“Like little dolls, only in pieces,” said Dora.
“That’s just what they are,” said Mr. Merrill, and then he smiled at her. Dora’s eyes grew wide.
“Father!” she said. “Are you trying to make marionettes like those we saw in Boston? Are you really?”
“That’s what I’m trying to do,” said Mr. Merrill, and he fitted a little arm to one of his bodies. “These are just tiny ones but I thought we’d begin small and see how we come out.”
“Is it to be Jack and the Beanstalk?” asked Dora eagerly. “Do let it be that, because we know how to play it.”
“This is Jack I’m working on,” said Mr. Merrill. “That’s his mother there, not put together, but I don’t know whether I can make a proper cow.”
“Father!” exclaimed Lucy, “Dora had a toy cow once on wheels and the wheels were broken. Couldn’t you use that cow?
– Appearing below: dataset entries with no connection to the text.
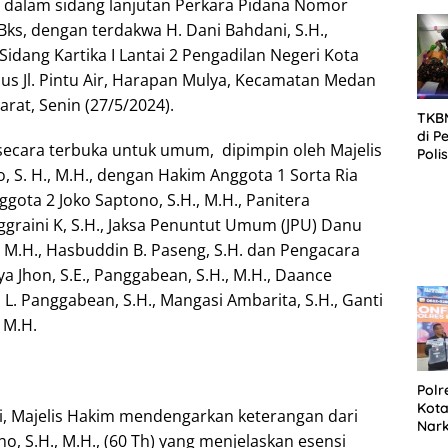
 dalam sidang lanjutan Perkara Pidana Nomor
SID
DIT
Bks, dengan terdakwa H. Dani Bahdani, S.H.,
KOR
idang Kartika I Lantai 2 Pengadilan Negeri Kota
DI 
sus Jl. Pintu Air, Harapan Mulya, Kecamatan Medan
Barat, Senin (27/5/2024).
TKBM
di P
 secara terbuka untuk umum, dipimpin oleh Majelis
Poli
Kela
 S. H., M.H., dengan Hakim Anggota 1 Sorta Ria
ggota 2 Joko Saptono, S.H., M.H., Panitera
ggraini K, S.H., Jaksa Penuntut Umum (JPU) Danu
, M.H., Hasbuddin B. Paseng, S.H. dan Pengacara
a Jhon, S.E., Panggabean, S.H., M.H., Daance
 L. Panggabean, S.H., Mangasi Ambarita, S.H., Ganti
 M.H.
Polr
Kota
i, Majelis Hakim mendengarkan keterangan dari
Nar
ho, S.H., M.H., (60 Th) yang menjelaskan esensi
Sepe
You could take it apart at the joints.”
“I am a printer, not a butcher,” said Mr. Merrill, “but I’ll look at that cow, if Dora is willing we should use it.”
Dora was willing. The cow belonged to her very little girlhood. She never played with it now.
Lucy ran up-stairs and found the cow. Mr. Merrill said it was the right size and would do nicely. He would try strings fastened to it in different places and perhaps they could make it walk without taking it apart or putting joints in its legs.